Another classical geography to mention the ancient capital of the Cantiaci is the Antonine Itinerary of the late-second century. The same name, Durovernon, occurs in three separate itinera in the British section of this document; in Iter II, 12 miles from Durolevum (Ospringe, Kent) and 12 miles from the southern terminus at Portus Ritupis (Richborough, Kent); in Iter III, 25 miles from Durobrivae (Rochester, Kent) and 13 miles from Portus Dubris (Dover, Kent); and in Iter IV, again 25 miles from Rochester and 16 miles from Portus Lemanis (Lympne, Kent).
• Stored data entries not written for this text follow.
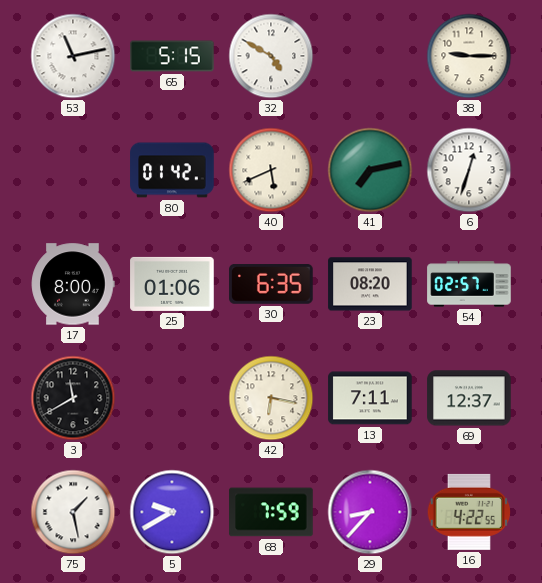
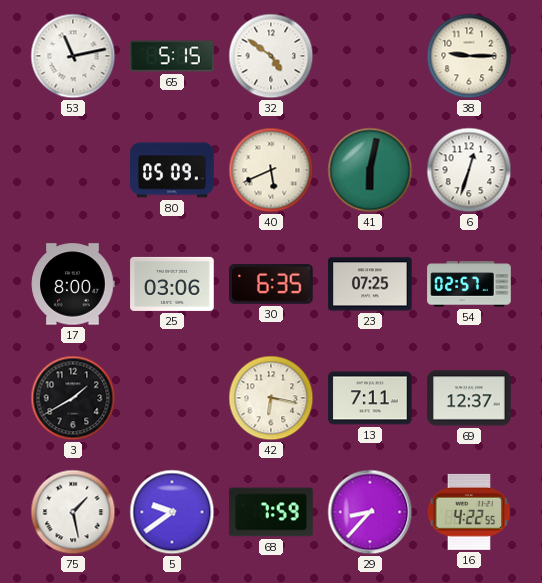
32: 4:50 -> 4:51
80: 01:42 -> 05:09
41: 7:13 -> 6:02
25: 01:06 -> 03:06
23: 08:20 -> 07:25
3: 11:40 -> 1:40
5: 9:40 -> 9:39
The last classical work to mention Canterbury is the seventh-century Ravenna Cosmology, where the entry Duro auerno Cantiacorum (R&C#72) is listed between Dubris (Dover, Kent) and Ritupis (Richborough, Kent). The Ravenna prefix confirms the Antonine spelling and stems from a native British word *Duromeaning 'stronghold, fortified enclosure'. The suffix is from another native word *verno, which may be related to the Welsh gwern 'a swamp, particularly of Alder trees'. The trailing title 'of the Cantiaci' confirms Canterbury as the Romanized civitas capital of the tribe. The Romano-British name for canterbury then, could be translated as 'the Enclosed Settlement of the Cantiaci near the Alder Swamp'.
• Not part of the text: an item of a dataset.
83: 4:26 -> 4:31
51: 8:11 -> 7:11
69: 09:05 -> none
Nennius, writing in the ninth? century, names the town Cair Ceint 'The Stronghold of Kent'. The Saxon Chronicle of the late-twelfth century refers to the town variously as either Cantwaraburh, Cantwarabyrig or Cantwareberi, all various forms of its modern name, meaning 'The Town of the Men of Kent'.
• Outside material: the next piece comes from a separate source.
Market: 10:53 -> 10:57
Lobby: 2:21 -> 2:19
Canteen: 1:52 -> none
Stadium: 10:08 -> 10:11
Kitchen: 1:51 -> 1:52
There are five inscriptions on stone recorded at Canterbury in the R.I.B., all but one being heavily damaged. The only (almost) complete text is a tombstone (RIB 43 infra), and another testamentary text reads ... VLPIAE FILIAE ... A MATER ... "[...] to the daughter of Ulpia [...] from her mother [...]" (RIB 41; tombstone). The remaining texts are too fragmentary to be of much use.
|D M MATERNA¹ ANN XIV|
"To the shades of the departed Materna,¹ fourteen years [of age]."